The other night I started to study over NHL drafts dating back to 1988. I skipped around a bit, and focused on the two best drafts, possibly, of all-time: the famed ’90 draft (with Martin Brodeur, Jaromir Jagr highlighting a deep first round and several significant late picks) and the Everyone-in Attendance-Gets-a-Great-Player-But-the-Rangers Draft of 2003 (the depth overrides any one mention, except for Zach Jesus Christ Parise at 16, of course.)
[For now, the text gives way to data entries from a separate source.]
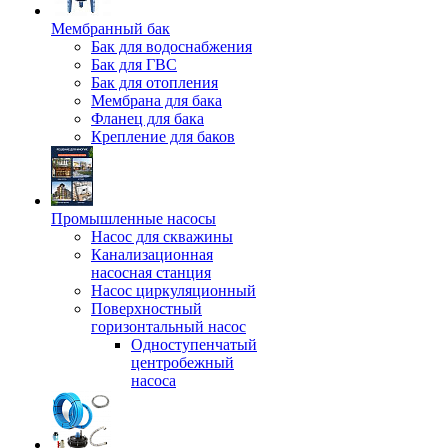
Мембранный бак
Бак для водоснабжения
Бак для ГВС
Бак для отопления
Мембрана для бака
Фланец для бака
Крепление для баков
Промышленные насосы
Насос для скважины
Канализационная
насосная станция
Насос циркуляционный
Поверхностный
горизонтальный насос
Одноступенчатый
центробежный
насоса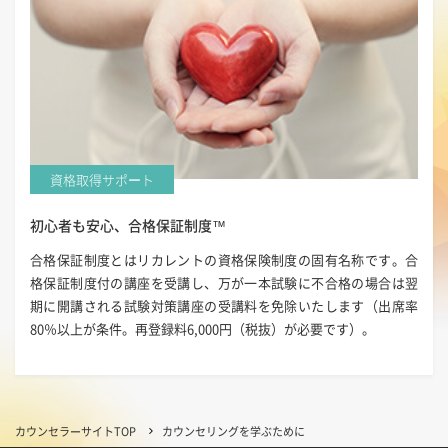
資格取得サポート
初心者も安心、合格保証制度™
合格保証制度とはリカレントの資格保険制度の固有名称です。合
格保証制度付の講座を受講し、万が一本試験に不合格の場合は翌
期に開講される試験対策講座の受講料を免除いたします（出席率
80％以上が条件。再登録料6,000円（税抜）が必要です）。
カウンセラーサイトTOP
カウンセリングを学ぶために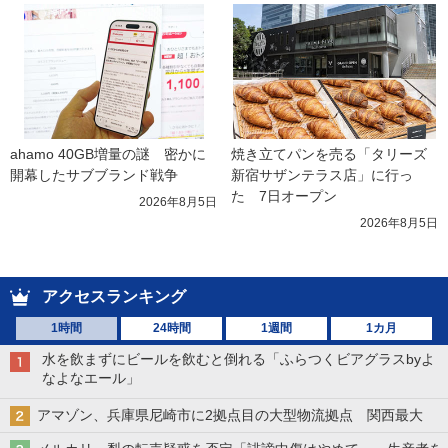
ahamo 40GB増量の謎　密かに
焼き立てパンを売る「タリーズ 
開幕したサブブランド戦争
新宿サザンテラス店」に行っ
た　7日オープン
2026年8月5日
2026年8月5日
アクセスランキング
1時間
24時間
1週間
1カ月
水を飲まずにビールを飲むと倒れる「ふらつくビアグラスbyよ
なよなエール」
アマゾン、兵庫県尼崎市に2拠点目の大型物流拠点 関西最大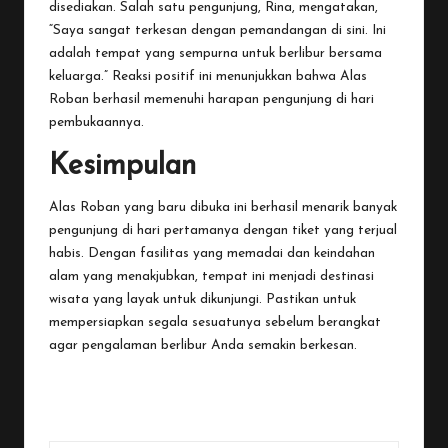
disediakan. Salah satu pengunjung, Rina, mengatakan,
“Saya sangat terkesan dengan pemandangan di sini. Ini
adalah tempat yang sempurna untuk berlibur bersama
keluarga.” Reaksi positif ini menunjukkan bahwa Alas
Roban berhasil memenuhi harapan pengunjung di hari
pembukaannya.
Kesimpulan
Alas Roban yang baru dibuka ini berhasil menarik banyak
pengunjung di hari pertamanya dengan tiket yang terjual
habis. Dengan fasilitas yang memadai dan keindahan
alam yang menakjubkan, tempat ini menjadi destinasi
wisata yang layak untuk dikunjungi. Pastikan untuk
mempersiapkan segala sesuatunya sebelum berangkat
agar pengalaman berlibur Anda semakin berkesan.
Last updated on January 18, 2026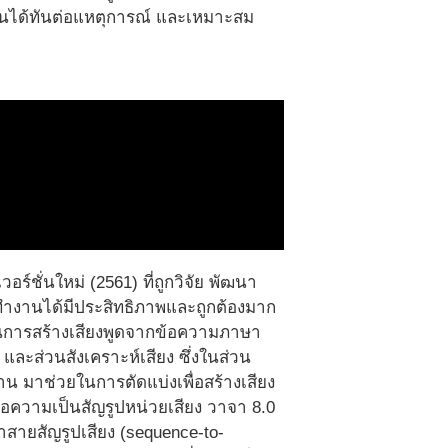
ี่ยนได้ทันต่อแหตุการณ์ และเหมาะสม
์ชั่นใหม่ (2561) ที่ถูกวิจัย พัฒนา
ห้ทำงานได้มีประสิทธิภาพและถูกต้องมาก
วนการสร้างเสียงพูดจากข้อความภาษา
ละส่วนสังเคราะห์เสียง ซึ่งในส่วน
 มาช่วยในการตัดแบ่งเพื่อสร้างเสียง
ข้อความเป็นสัญรูปหน่วยเสียง วาจา 8.0
สายสัญรูปเสียง (sequence-to-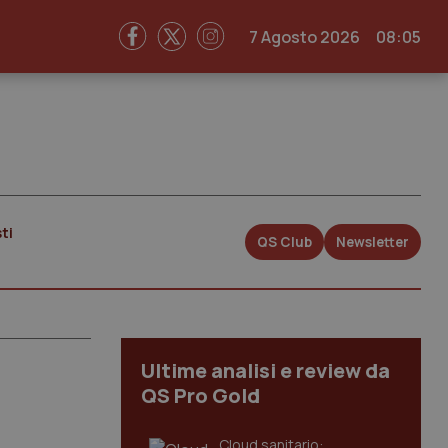
7 Agosto 2026
08:05
ti
QS Club
Newsletter
Ultime analisi e review da
QS Pro Gold
Cloud sanitario: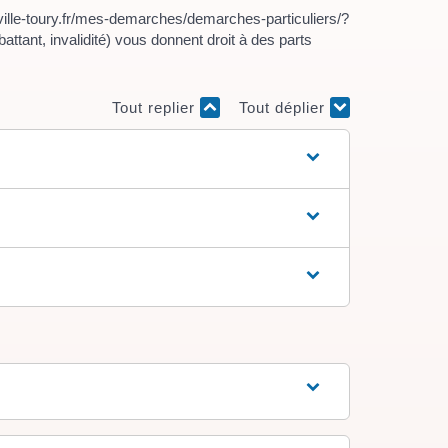
ville-toury.fr/mes-demarches/demarches-particuliers/?
ttant, invalidité) vous donnent droit à des parts
Tout replier
Tout déplier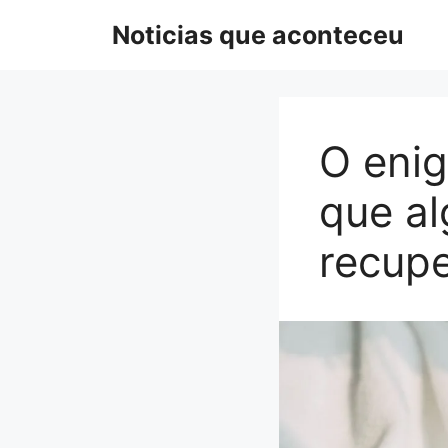
Pular
Noticias que aconteceu
para
o
conteúdo
O enig
que al
recupe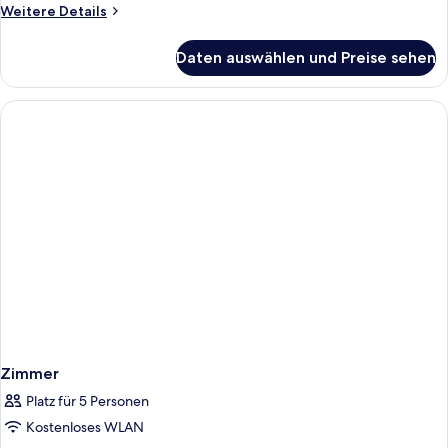
Weitere
Weitere Details
Details
für
Daten auswählen und Preise sehen
Zimmer
Zimmer
Platz für 5 Personen
Kostenloses WLAN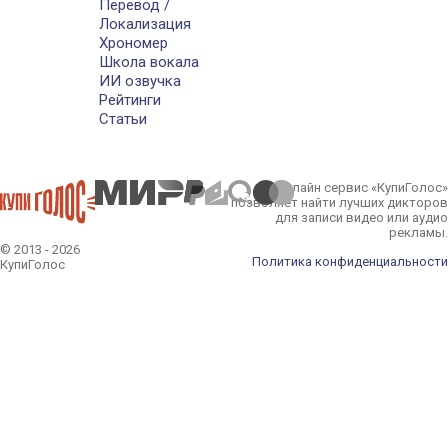
Перевод /
Локализация
Хрономер
Школа вокала
ИИ озвучка
Рейтинги
Статьи
Онлайн сервис «КупиГолос»
позволяет найти лучших дикторов
для записи видео или аудио
рекламы.
© 2013 - 2026
Политика конфиденциальности
КупиГолос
After a while, I eventually stumbled across the most recent draft, and noticed something peculiar about the selections that day in Columbus – their ridiculous names. I don’t know why it never dawned on me. I don’t know why this became evident now, and not when I was wasting hours reading through the Hockey News draft guide, and then watching the fucking draft on television.
But almost half of the 30 picks on that surely-sunny June day in Ohio’s fine capital can fit into one of two distinct categories: porn star or frat boy. From their names alone, we determine that if they weren’t hockey players, would they be laying pipe with Mindy Main out in Van Nuys, or are they doing a keg stand at the cornbread frat house down University Way? Finally, we settle this.
Round 1:
Pick 2, Philadelphia: James Van Reimsdyk – porn star, armed already with an offensive surname.
Pick 3, Phoenix: Kyle Turris – frat boy, though some porn stars might contract a bad case of turris. Sounds itchy.
Pick 4, Los Angeles: Thomas Hickey – porn star, naturally.
Pick 9, San Jose: Logan Couture – porn star, though argyles are involved.
Pick 10, Florida: Keaton Ellerby – frat boy, and lives right here in Massachusetts.
Pick 12, Montreal: Ryan McDonagh – frat boy, chapter president
Pick 14, Colorado: Kevin Shattenkirk – porn star, from Germany, though would benefit from cooler first name, like Henrik or Johan.
Pick 16, Minnesota: Colton Gillies – both
Pick 19, Anaheim: Logan MacMillian – frat boy, and astonishingly not even the first “Logan” taken in this draft. Boston’s airport nomenclature has finally caught on, thanks to the several couples’ first decision in the asinine parenting epidemic of 1989.
Pick 20, Pittsburgh: Angelo Esposito – porn star, with greasy hair and toothpick to match.
Pick 21, Edmonton: Riley Nash – porn star, a redheaded firecracker specializing in reverse cowgirl. C’mon admit it, Riley Nash sounds hot.
Pick 22, Montreal: Max Pacioretti – porn star, because “Max” was his first pet’s name, and Pacioretti Road is the fucking street he grew up on in the suburbs.
So there we have it, porn takes the rare public victory straight to the hole, winning 8-5, a score reminiscent of the NHL’s good old days, before the Devils came along ruined everything.